Now I'm at Google, where the system complexity is even greater, and Site Reliability Engineers (SREs) work to prevent outages on a planet-scale computer with billions of users. Thankfully, Google has seen increasing success finding issues so they can be fixed before they cause an outage. We're using System Theoretic Process Analysis (STPA), a paper and pencil method that has been successfully used in many other industries since its creation in the early 2000s, to analyze pure software systems and discover the unknown unknowns (risks of which you are unaware and not actively seeking).

In order to scale STPA at Google, we need more experts trained in applying STPA to Google's software systems. In this article, I'll discuss Google's development of custom, in-house STPA training, as well as what we've learned about STPA education in a pure software environment.

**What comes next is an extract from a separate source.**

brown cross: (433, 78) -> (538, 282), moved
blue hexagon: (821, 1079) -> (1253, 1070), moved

STPA uses system and control theory to model the control-feedback loops in a complex system. It treats system safety as a control problem, and looks for all the ways that control actions in the system might cause the system to enter an unsafe state. Instead of trying to think of all the discrete actions that would immediately cause an outage, and then trying to prevent them, STPA focuses on defining the unsafe system states that could lead to an outage in worst case conditions. By taking the approach to understand why these unsafe control actions might occur, STPA enables us to discover complex, unintended system interactions, which are often the cause of system outages. Once we understand how the system gets into an unsafe state, we can design and implement controls to prevent this, thus preventing the outages associated with unsafe operation. Or, we can detect the unsafe state and take action to resume safe operation. If automatic correction isn't feasible, we can at least alert the humans who are part of the system to the unsafe situation.

Given the success Google has had in running STPA—discovering previously unknown issues, and fixing them before they can cause outages—it's clearly in Google's interest to develop more in-house STPA expertise and scale our efforts. There are plenty of existing STPA educational materials and many external consultants who can provide in-person training, so why does Google need to develop custom training? To answer this question, I need to give a bit of history.

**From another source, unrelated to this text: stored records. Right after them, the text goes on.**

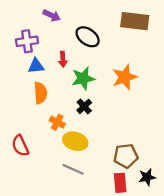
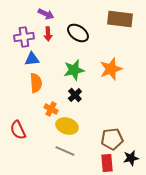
red arrow: (63, 59) -> (48, 34), moved

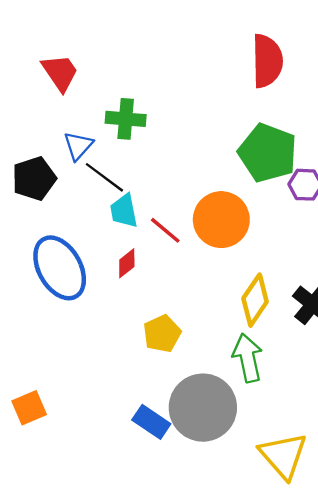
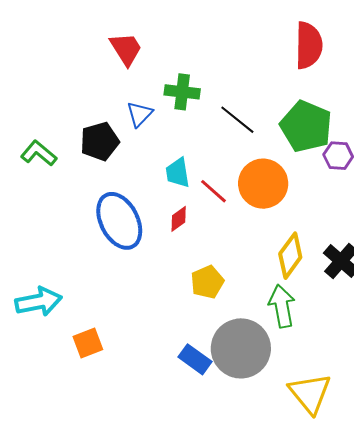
black line: (104, 177) -> (237, 120), moved

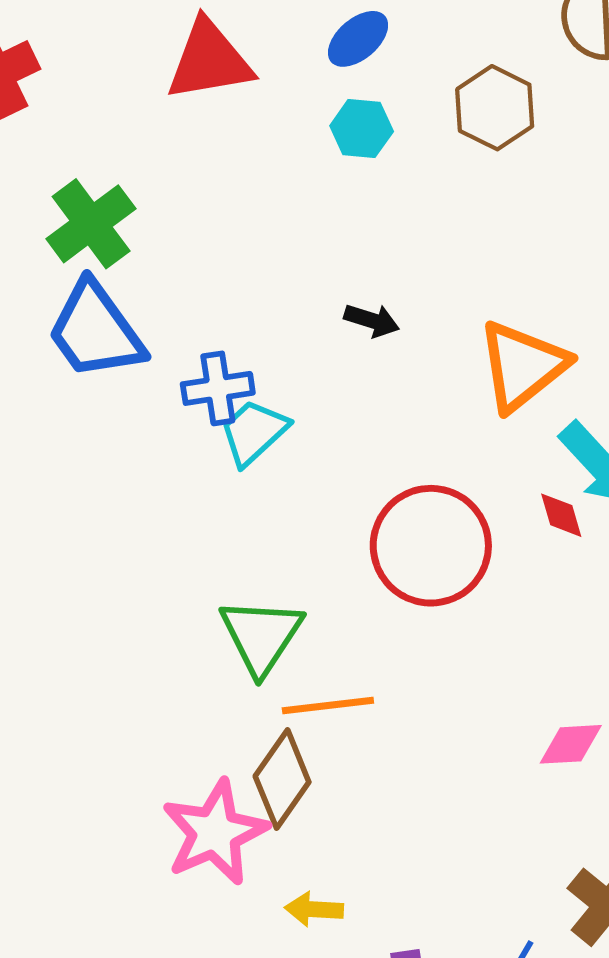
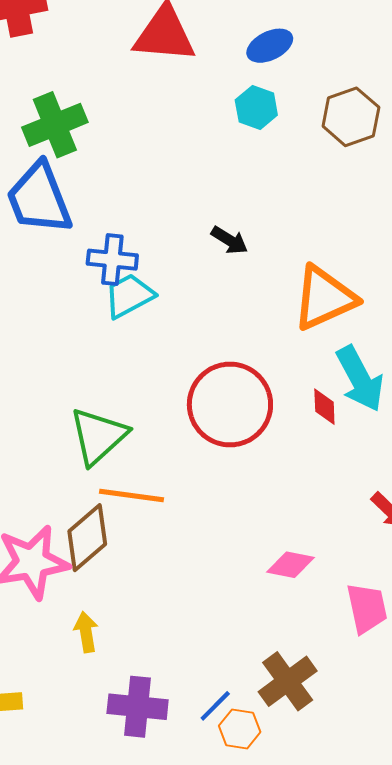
yellow arrow: (314, 909) -> (86, 632), turned 63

STPA training at Google started in 2021 with an initial class for a group of 40 interested Googlers. The interest and momentum spread, and we decided to start hosting instructor-led training sessions based on existing materials. There are a lot of compelling STPA examples from other industries–stories of disasters and eye-opening lessons learned from applying STPA. However, when we presented these examples of physical systems (such as the Mars Polar Lander crash) to Google audiences, the response we got was, "That's interesting, but I don't see how it applies to my pure software system." So, it was clear that we needed some software examples, and even better, some examples of STPA applied to Google systems.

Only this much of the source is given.